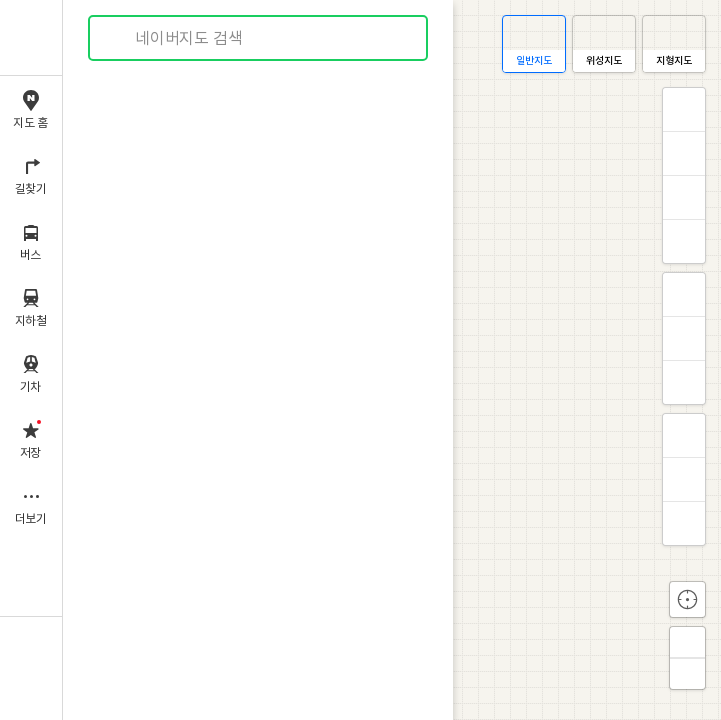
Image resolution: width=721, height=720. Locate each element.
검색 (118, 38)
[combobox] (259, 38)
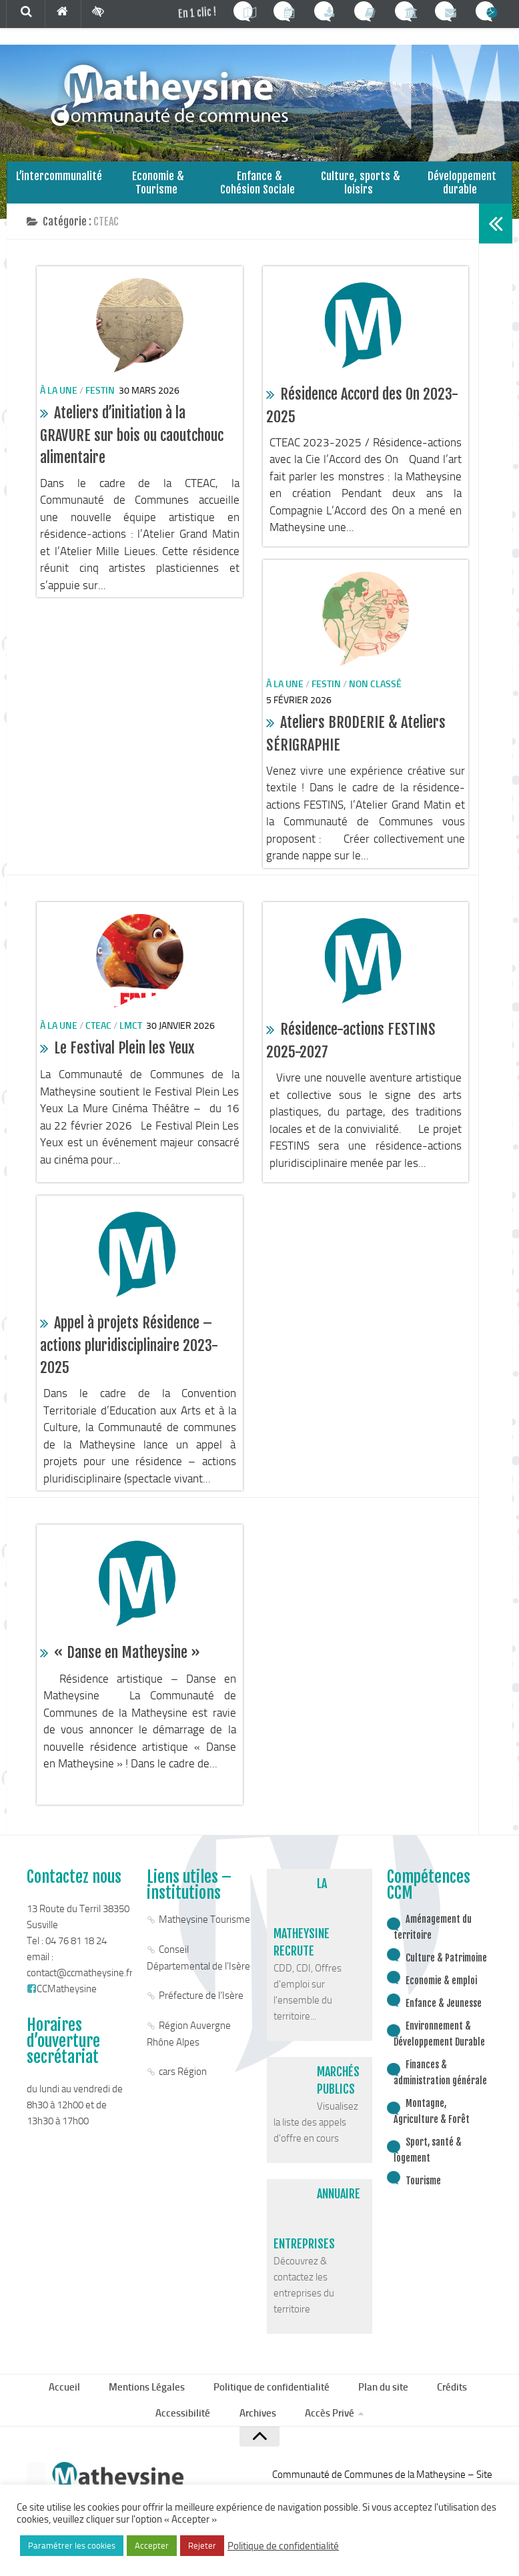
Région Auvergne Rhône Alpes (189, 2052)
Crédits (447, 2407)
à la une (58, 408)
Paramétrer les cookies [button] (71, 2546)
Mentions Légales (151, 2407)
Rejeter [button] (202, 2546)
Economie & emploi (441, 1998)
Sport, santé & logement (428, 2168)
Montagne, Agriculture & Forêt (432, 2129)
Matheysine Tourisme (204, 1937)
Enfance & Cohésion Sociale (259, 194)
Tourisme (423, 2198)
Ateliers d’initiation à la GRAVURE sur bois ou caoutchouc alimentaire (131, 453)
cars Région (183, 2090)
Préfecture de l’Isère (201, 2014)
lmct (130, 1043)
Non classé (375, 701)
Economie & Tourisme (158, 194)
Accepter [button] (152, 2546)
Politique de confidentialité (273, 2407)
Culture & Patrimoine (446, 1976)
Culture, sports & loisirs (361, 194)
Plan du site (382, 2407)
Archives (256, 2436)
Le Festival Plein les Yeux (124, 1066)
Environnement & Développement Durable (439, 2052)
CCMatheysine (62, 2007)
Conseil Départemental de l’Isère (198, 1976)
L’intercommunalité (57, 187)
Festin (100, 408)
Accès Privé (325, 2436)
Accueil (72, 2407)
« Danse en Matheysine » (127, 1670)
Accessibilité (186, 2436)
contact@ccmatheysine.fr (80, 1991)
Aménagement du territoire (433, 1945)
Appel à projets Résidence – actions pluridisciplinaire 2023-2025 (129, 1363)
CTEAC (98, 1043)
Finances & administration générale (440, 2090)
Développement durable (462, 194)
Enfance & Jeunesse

-----

YOUR GOAL »
Please reproduce, exactly as they appear above, the lines from the line containing "Matheysine Tourisme (204, 1937)" up to and including the line containing "Economie & Tourisme (158, 194)".

OUTPUT OF THE TASK »
Matheysine Tourisme (204, 1937)
Enfance & Cohésion Sociale (259, 194)
Tourisme (423, 2198)
Ateliers d’initiation à la GRAVURE sur bois ou caoutchouc alimentaire (131, 453)
cars Région (183, 2090)
Préfecture de l’Isère (201, 2014)
lmct (130, 1043)
Non classé (375, 701)
Economie & Tourisme (158, 194)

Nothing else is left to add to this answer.